Bruxelas vai permitir a venda de frutas e legumes com formas 'raras'.




Os comerciantes europeus poderão vender frutas e legumes com dimensões ou forma incomum a partir de 1 de Julho de 2009, após os especialistas dos 27 terem aceitado hoje a proposta da Comissão Europeia, a fim de revogar um conjunto de regras comerciais que se aplicam a 26 tipos de frutas e hortaliças, incluindo feijão, melão e pepino. Podem também se aplicar aos alimentos que não sejam excluídos das isenções a esta legislação, como o tomate ou maçãs, desde que seja devidamente informado no seu rótulo.

O porta-voz da UE para a Agricultura, Michael Mann, disse em uma conferência que após a entrada em vigor da presente adaptação, Bruxelas ainda terá de adoptar formalmente as mudanças – "o tamanho ou a forma (dos 26 alimentos) não serão regulamentados pelas regras da comunidade, mas o mercado será quem faça”.

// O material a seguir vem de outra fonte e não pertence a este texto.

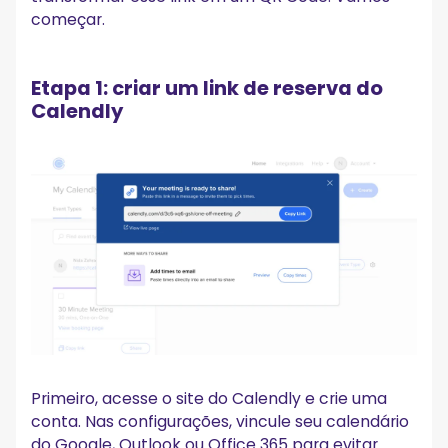
começar.
Etapa 1: criar um link de reserva do
Calendly
Primeiro, acesse o site do Calendly e crie uma
conta. Nas configurações, vincule seu calendário
do Google, Outlook ou Office 365 para evitar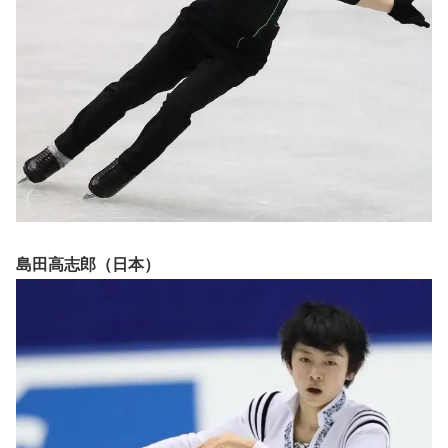
島田高志郎（日本）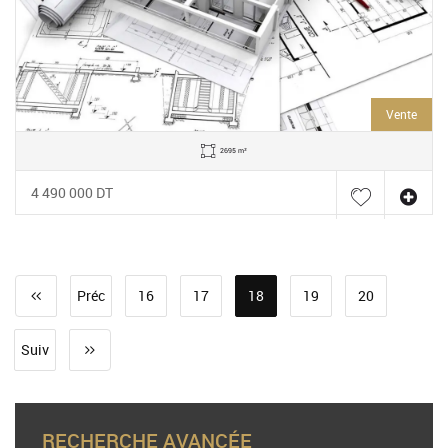
Vente
2695 m²
4 490 000 DT
Préc
16
17
18
19
20
Suiv
RECHERCHE AVANCÉE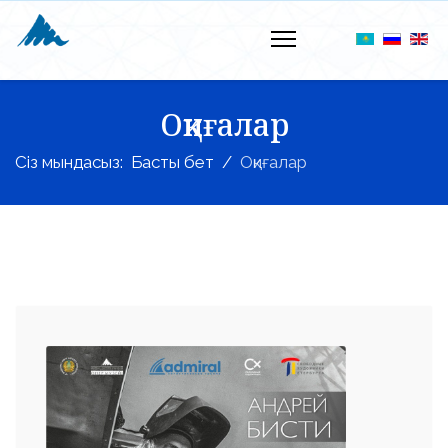
Оқиғалар
Сіз мындасыз:
Басты бет
Оқиғалар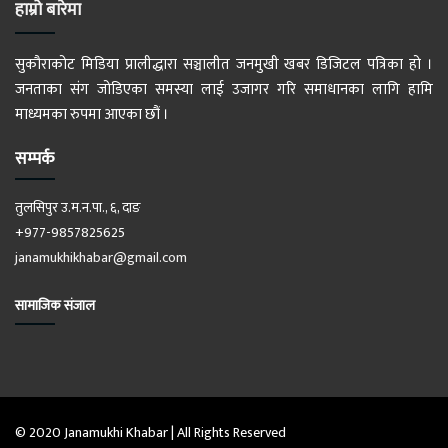
हाम्रो बारेमा
सुकौराकोट मिडिया प्रालीद्धारा सञ्चालीत जनमुखी खबर डिजिटल पत्रिका हो ।
जनताका संग जोडिएका समस्या लाई उजागर गरि समाधानका लागि हामि
माध्यमका रुपमा आएका छौं ।
सम्पर्क
तुलसिपुर उ.म.न.पा., ६, दाङ
+977-9857825625
janamukhikhabar@gmail.com
सामाजिक संजाल
© 2020 Janamukhi Khabar | All Rights Reserved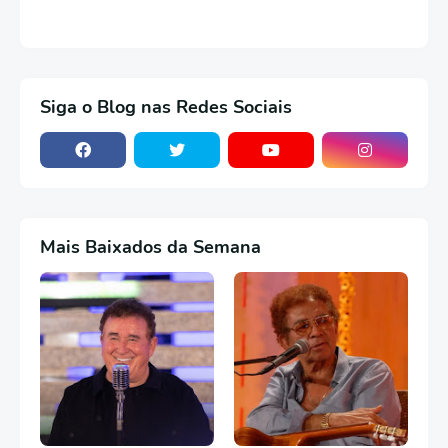
Siga o Blog nas Redes Sociais
Mais Baixados da Semana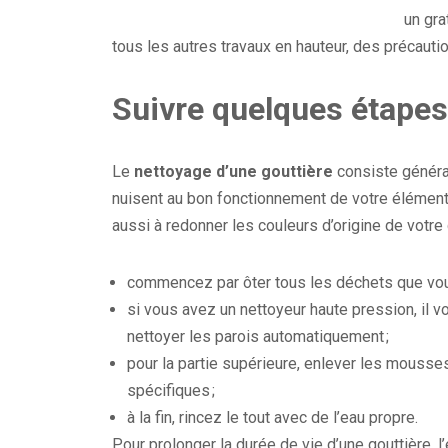
un gra
tous les autres travaux en hauteur, des précauti
Suivre quelques étapes
Le
nettoyage d’une gouttière
consiste général
nuisent au bon fonctionnement de votre élément.
aussi à redonner les couleurs d’origine de votre 
commencez par ôter tous les déchets que vous 
si vous avez un nettoyeur haute pression, il vou
nettoyer les parois automatiquement ;
pour la partie supérieure, enlever les mousses 
spécifiques ;
à la fin, rincez le tout avec de l’eau propre.
Pour prolonger la durée de vie d’une gouttière, 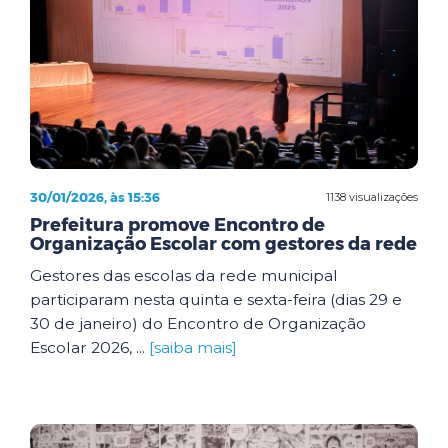
30/01/2026, às 15:36
1138 visualizações
Prefeitura promove Encontro de
Organização Escolar com gestores da rede
Gestores das escolas da rede municipal
participaram nesta quinta e sexta-feira (dias 29 e
30 de janeiro) do Encontro de Organização
Escolar 2026, ...
[saiba mais]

Os alimentos liberados de cumprir a norma de comercialização são: os damascos, alcachofras, espargos, berinjela, abacates, feijão, couve de Bruxelas, cenoura, couve-flor, cerejas, abóboras, pepinos, cogumelos, alho, avelãs com casca, repolho, alhos-porros, melões, cebolas, ervilhas, ameixas, aipo, espinafres, nozes com casca, melancias e chicória. Mann também explicou que os outros dez produtos (maçãs, citrinos, kiwi, alface, pêssegos e nectarinas, peras, morangos, pimentão, uvas de mesa e tomate) não estão incluídos nesta medida, beneficiaram “na prática”.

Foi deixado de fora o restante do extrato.